The storm in the eastern Pacific Ocean was upgraded to a category 2 hurricane on Monday evening with sustained winds up to 105 mph, Celia was about 505 miles south of the port city of Manzanillo and moving westward away from land at 8 mph.
Some strengthening was expected in the next 36 hours and Celia "could become a major hurricane possibly by Tuesday," weather forecasters said in a statement.
Celia does not currently posing a threat to land, said the center, and there are no oil installations in its likely course.
Celia is already the third named storm of the eastern Pacific hurricane season and the center was forecasting on Monday that a broad area of low pressure a few hundred miles south of Guatemala and El Salvador had a 60 percent chance of becoming a tropical cyclone within 48 hours.

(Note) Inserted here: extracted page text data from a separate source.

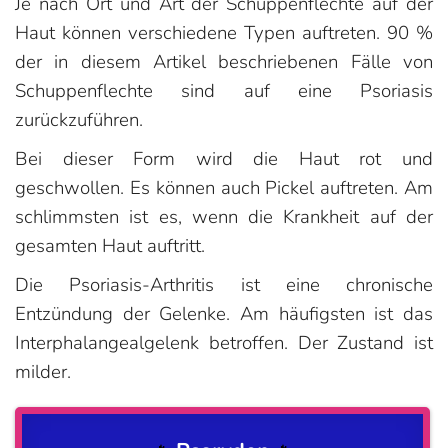
Je nach Ort und Art der Schuppenflechte auf der
Haut können verschiedene Typen auftreten. 90 %
der in diesem Artikel beschriebenen Fälle von
Schuppenflechte sind auf eine Psoriasis
zurückzuführen.
Bei dieser Form wird die Haut rot und
geschwollen. Es können auch Pickel auftreten. Am
schlimmsten ist es, wenn die Krankheit auf der
gesamten Haut auftritt.
Die Psoriasis-Arthritis ist eine chronische
Entzündung der Gelenke. Am häufigsten ist das
Interphalangealgelenk betroffen. Der Zustand ist
milder.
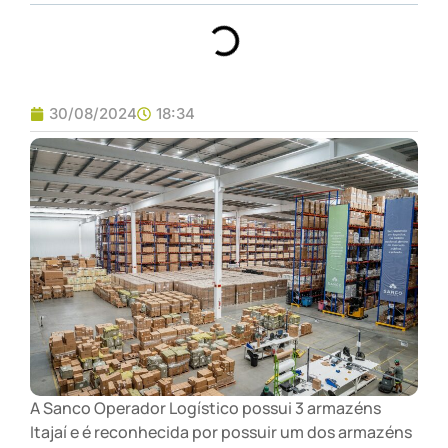
30/08/2024
18:34
A Sanco Operador Logístico possui 3 armazéns
Itajaí e é reconhecida por possuir um dos armazéns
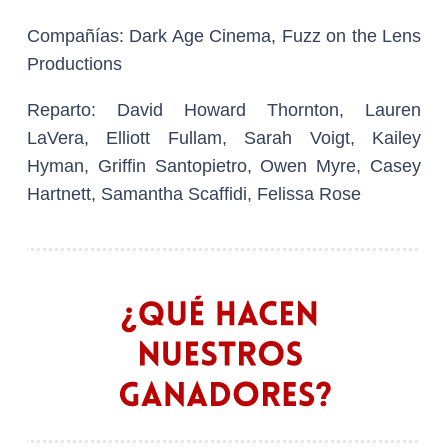
Compañías:
Dark Age Cinema, Fuzz on the Lens
Productions
Reparto:
David Howard Thornton, Lauren
LaVera, Elliott Fullam, Sarah Voigt, Kailey
Hyman, Griffin Santopietro, Owen Myre, Casey
Hartnett, Samantha Scaffidi, Felissa Rose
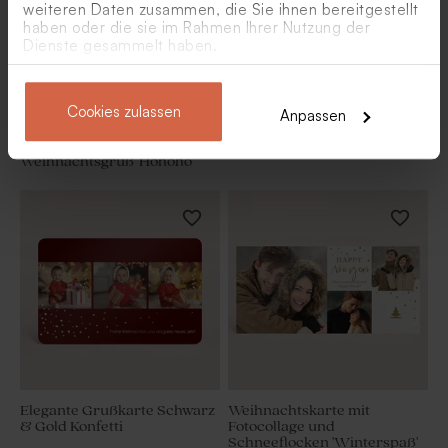
weiteren Daten zusammen, die Sie ihnen bereitgestellt
haben oder die sie im Rahmen Ihrer Nutzung der
Dienste gesammelt haben.
Cookies zulassen
Anpassen
Weihnachtskarte mit
Personalisierte Fotokarte
Fotocollage und
'Weihnachtszauber'
Weihnachtsgruß 'Hohoho'
Elegante Grußkarte Schwarz
Weihnachtskarte mit
& Gold Konfetti
Fotocollage und
Schneeflocken 'Winterspaß'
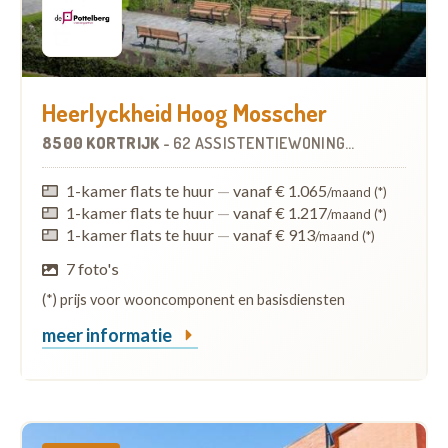
Heerlyckheid Hoog Mosscher
8500 KORTRIJK
-
62 ASSISTENTIEWONINGEN
1-kamer flats te huur
—
vanaf € 1.065
/maand (*)
1-kamer flats te huur
—
vanaf € 1.217
/maand (*)
1-kamer flats te huur
—
vanaf € 913
/maand (*)
7 foto's
(*) prijs voor wooncomponent en basisdiensten
meer informatie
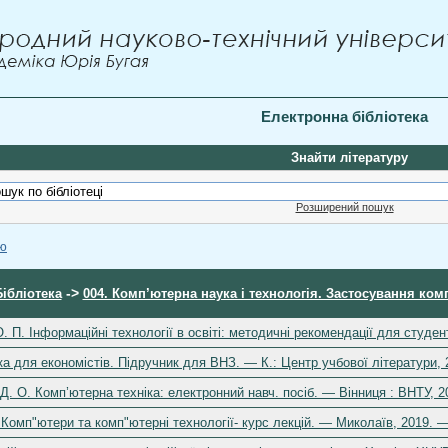
Електронна бібліотека
Знайти літературу
Розширений пошук
ою
->
Бібліотека
004. Комп’ютерна наука і технологія. Застосування ком
. П. Інформаційні технології в освіті: методичні рекомендації для студен
а для економістів. Підручник для ВНЗ. — К.: Центр учбової літератури, 
 Д. О. Комп’ютерна техніка: електронний навч. посіб. — Вінниця : ВНТУ, 
 Комп"ютери та комп"ютерні технології- курс лекцій. — Миколаїв, 2019. —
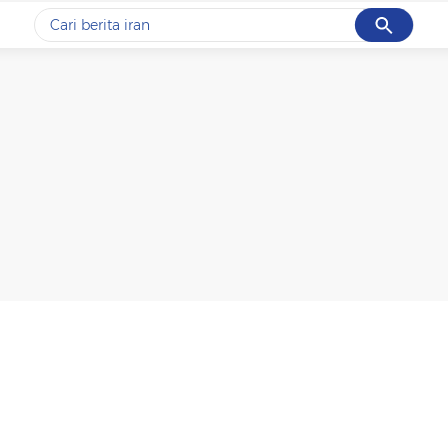
Cancel
Yang sedang ramai dicari
#1
data live draw sgp
#2
iran
#3
senjata
#4
prabowo
#5
gempa hari ini
Promoted
Terakhir yang dicari
Loading...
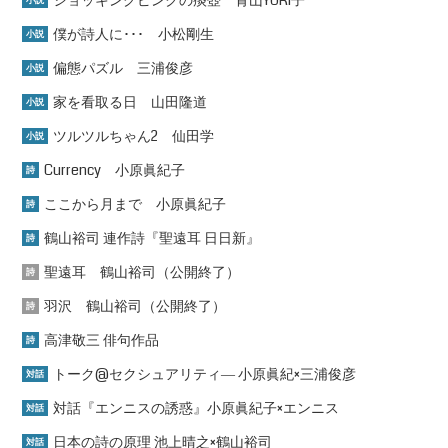
僕が詩人に･･･ 小松剛生
小説
偏態パズル 三浦俊彦
小説
家を看取る日 山田隆道
小説
ツルツルちゃん2 仙田学
小説
Currency 小原眞紀子
詩
ここから月まで 小原眞紀子
詩
鶴山裕司 連作詩『聖遠耳 日日新』
詩
聖遠耳 鶴山裕司（公開終了）
詩
羽沢 鶴山裕司（公開終了）
詩
高津敬三 俳句作品
詩
トーク@セクシュアリティ― 小原眞紀×三浦俊彦
対話
対話『エンニスの誘惑』小原眞紀子×エンニス
対話
日本の詩の原理 池上晴之×鶴山裕司
対話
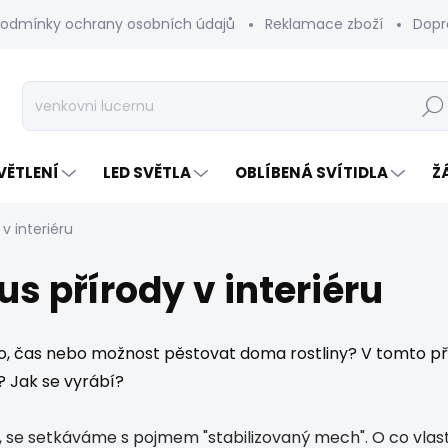
odmínky ochrany osobních údajů
Reklamace zboží
Dopr
Hleda
VĚTLENÍ
LED SVĚTLA
OBLÍBENÁ SVÍTIDLA
Ž
v interiéru
s přírody v interiéru
sto, čas nebo možnost pěstovat doma rostliny? V tomto 
? Jak se vyrábí?
i, se setkáváme s pojmem "stabilizovaný mech". O co vla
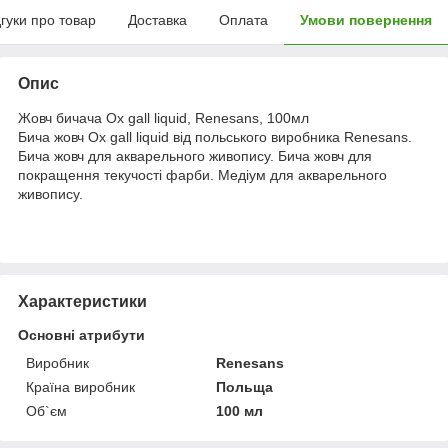
дгуки про товар
Доставка
Оплата
Умови повернення
Опис
Жовч бичача Ox gall liquid, Renesans, 100мл
Бича жовч Ox gall liquid від польського виробника Renesans.
Бича жовч для акварельного живопису. Бича жовч для
покращення текучості фарби. Медіум для акварельного
живопису.
Характеристики
Основні атрибути
Виробник
Renesans
Країна виробник
Польща
Об`єм
100 мл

In May, Tropical Storm Agatha slammed into the Guatemalan coast and caused flooding and mudslides that killed at least 180 people.
A storm system north of Venezuela is moving westward, deeper into the Caribbean that will deliver heavy rain to Haiti, the Dominican Republic and Puerto Rico, the storm center said.
The U.S. government's weather agency has predicted the 2010 Atlantic storm season could be the most intense since 2005, when Hurricane Katrina killed more than 1,000 people and disrupted oil production by crashing through Gulf of Mexico energy facilities.